Conque un torero puesto ante un toro es un católico que quiere descerrajar la vida, reventarle las costuras, para palpar un bien más alto que el que pueda ofrecer la experiencia; a esto lo llamaba Agustín de Foxá pasearse entre el más acá y el Más Allá, que a mi juicio es la forma más exacta y sintética de definir el toreo y, en general, el arte genuinamente español. Arte que el Dalai Lama no puede entender, porque mientras el torero se pasea entre el más acá al Más Allá en cada muletazo (como una cruz viviente sobre la arena), el budista está dale que te pego haciendo girar la rueda del más acá, como un conejillo de Indias en la jaula; y, por mucho que a este girar la rueda lo llamen los budistas beatitud, para nosotros es algo que no se distingue demasiado de la desesperación. Una religión (o disciplina psicológica) que entiende la beatitud como un éxtasis de indiferencia jamás podrá disfrutar de los toros, gracias a Dios. Y los taurinos, para castigar la osadía del Dalai Lama, no tienen más que esperar que se reencarne en un manso de Núñez del Cuvillo; sólo que alguien debería encargarse de que ese Núñez del Cuvillo caiga en manos de José Tomás, para que pueda indultarlo.

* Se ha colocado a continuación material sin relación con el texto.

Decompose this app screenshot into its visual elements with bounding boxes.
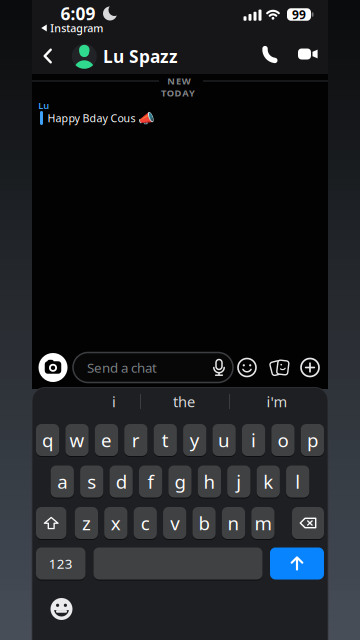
staticText: 99: [292, 6, 306, 22]
button[interactable]: Stickers: [269, 358, 291, 378]
staticText: e: [101, 428, 112, 452]
staticText: y: [190, 428, 200, 452]
button[interactable]: l: [286, 466, 309, 498]
staticText: s: [87, 469, 96, 494]
button[interactable]: Emoji: [238, 358, 256, 377]
button[interactable]: a: [51, 466, 74, 498]
button[interactable]: More: [300, 358, 320, 377]
button[interactable]: Back: [44, 48, 52, 64]
button[interactable]: m: [251, 507, 274, 539]
staticText: the: [173, 392, 195, 411]
button[interactable]: i: [84, 390, 144, 412]
button[interactable]: n: [222, 507, 245, 539]
staticText: Lu Spazz: [103, 45, 178, 68]
button[interactable]: Camera: [38, 353, 68, 382]
staticText: Lu: [38, 99, 49, 112]
staticText: q: [42, 428, 53, 452]
button[interactable]: Instagram: [41, 21, 103, 35]
staticText: 6:09: [60, 2, 96, 25]
staticText: d: [116, 469, 127, 494]
button[interactable]: k: [257, 466, 280, 498]
button[interactable]: f: [139, 466, 162, 498]
staticText: g: [174, 469, 186, 494]
button[interactable]: 123: [36, 548, 86, 580]
staticText: i: [112, 392, 116, 411]
button[interactable]: s: [80, 466, 103, 498]
button[interactable]: c: [134, 507, 157, 539]
staticText: NEW: [167, 75, 191, 87]
staticText: v: [170, 511, 179, 535]
staticText: c: [141, 511, 150, 535]
staticText: k: [263, 469, 273, 494]
button[interactable]: u: [212, 424, 236, 456]
button[interactable]: y: [183, 424, 206, 456]
staticText: j: [236, 469, 241, 494]
button[interactable]: v: [163, 507, 186, 539]
staticText: o: [278, 428, 288, 452]
button[interactable]: Send a chat: [73, 352, 233, 382]
staticText: Happy Bday Cous: [48, 111, 136, 125]
staticText: i: [251, 428, 256, 452]
button[interactable]: r: [124, 424, 148, 456]
button[interactable]: the: [154, 390, 214, 412]
staticText: f: [148, 469, 154, 494]
button[interactable]: Voice message: [212, 359, 226, 376]
button[interactable]: b: [192, 507, 216, 539]
staticText: 123: [49, 555, 73, 572]
staticText: m: [254, 511, 271, 535]
button[interactable]: q: [36, 424, 59, 456]
button[interactable]: i'm: [247, 390, 307, 412]
button[interactable]: Audio call: [260, 48, 279, 64]
staticText: l: [295, 469, 300, 494]
button[interactable]: z: [75, 507, 98, 539]
staticText: h: [203, 469, 215, 494]
button[interactable]: Lu Spazz: [70, 39, 200, 73]
staticText: Send a chat: [87, 359, 157, 376]
button[interactable]: Delete: [292, 507, 324, 539]
staticText: Instagram: [50, 21, 103, 35]
staticText: p: [307, 428, 318, 452]
button[interactable]: Space: [94, 548, 262, 580]
button[interactable]: Shift: [36, 507, 66, 539]
staticText: b: [199, 511, 210, 535]
button[interactable]: Send: [270, 548, 324, 580]
button[interactable]: g: [168, 466, 192, 498]
staticText: i'm: [266, 392, 288, 411]
button[interactable]: i: [242, 424, 265, 456]
staticText: w: [70, 428, 84, 452]
staticText: a: [57, 469, 67, 494]
button[interactable]: e: [95, 424, 118, 456]
staticText: 📣: [138, 110, 154, 126]
button[interactable]: j: [227, 466, 250, 498]
staticText: z: [82, 511, 91, 535]
button[interactable]: o: [271, 424, 295, 456]
button[interactable]: Emoji keyboard: [50, 598, 72, 620]
button[interactable]: t: [154, 424, 177, 456]
button[interactable]: p: [301, 424, 324, 456]
staticText: t: [162, 428, 169, 452]
staticText: n: [228, 511, 240, 535]
button[interactable]: Video call: [298, 47, 319, 61]
button[interactable]: x: [104, 507, 127, 539]
button[interactable]: h: [198, 466, 221, 498]
staticText: u: [218, 428, 230, 452]
staticText: r: [132, 428, 140, 452]
staticText: TODAY: [161, 87, 195, 99]
staticText: x: [111, 511, 121, 535]
button[interactable]: w: [65, 424, 89, 456]
button[interactable]: d: [110, 466, 133, 498]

Mucho más letales para la fiesta nacional que la carta del Dalai Lama se nos antojan las memeces que a cada poco se publican en la prensa, proferidas por gentes que, proclamándose aficionados o presentando credenciales de matador, deberían preocuparse de defender con argumentos menos mostrencos y claudicantes su afición y su vocación. Sirvan como ejemplo estos dos botones de muestra, rescatados de los titulares de este periódico en fechas recientes: «Prohibir la fiesta va contra la Democracia» (Cayetano); y «Nadie puede negarle a nadie su espacio de libertad» (Serrat). Si una fiesta ancestral, constitutiva del genio hispánico, tiene que justificarse como una conquista de la democracia o como un espacio de libertad, por mí que la vayan enterrando; y, desde luego, viendo que son estas majaderías las que se estilan, desde hoy mismo me apeo de su defensa, que dejo a los vindicadores de la democracia y a los apóstoles de la libertad. Toda esa morrallona progresista es el caballo de Troya que acabará desnaturalizando la fiesta nacional. Antes que contemplar sus efectos, prefiero seguir las prédicas del Dalai Lama.